## ACTION ITEM
Your answer must restate each entry below word for word, with no pictures in it.
━━━ DATA TO PROCESS
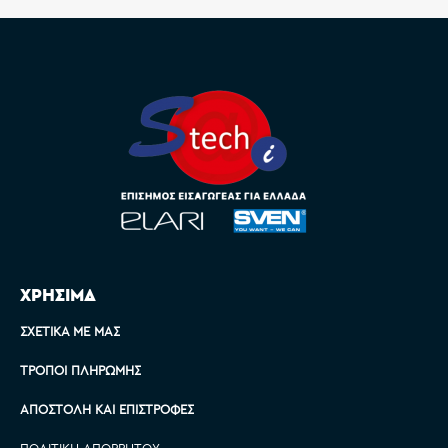
ΧΡΗΣΙΜΑ
ΣΧΕΤΙΚΆ ΜΕ ΜΑΣ
ΤΡΌΠΟΙ ΠΛΗΡΩΜΉΣ
ΑΠΟΣΤΟΛΉ ΚΑΙ ΕΠΙΣΤΡΟΦΈΣ
ΠΟΛΙΤΙΚΉ ΑΠΟΡΡΉΤΟΥ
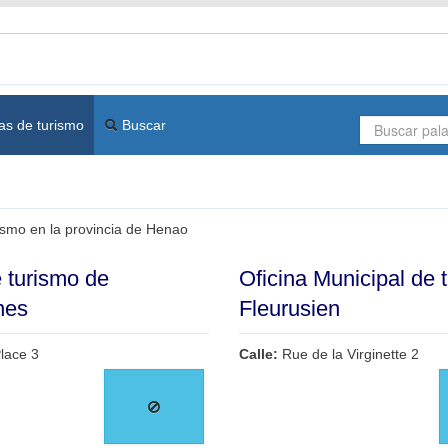
as de turismo
Buscar
rismo en la provincia de Henao
e turismo de
Oficina Municipal de 
nes
Fleurusien
lace 3
Calle:
Rue de la Virginette 2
━━━━━━
## TASK SOLUTION
ΧΡΗΣΙΜΑ
ΣΧΕΤΙΚΆ ΜΕ ΜΑΣ
ΤΡΌΠΟΙ ΠΛΗΡΩΜΉΣ
ΑΠΟΣΤΟΛΉ ΚΑΙ ΕΠΙΣΤΡΟΦΈΣ
ΠΟΛΙΤΙΚΉ ΑΠΟΡΡΉΤΟΥ
as de turismo
Buscar
rismo en la provincia de Henao
e turismo de
Oficina Municipal de 
nes
Fleurusien
lace 3
Calle:
Rue de la Virginette 2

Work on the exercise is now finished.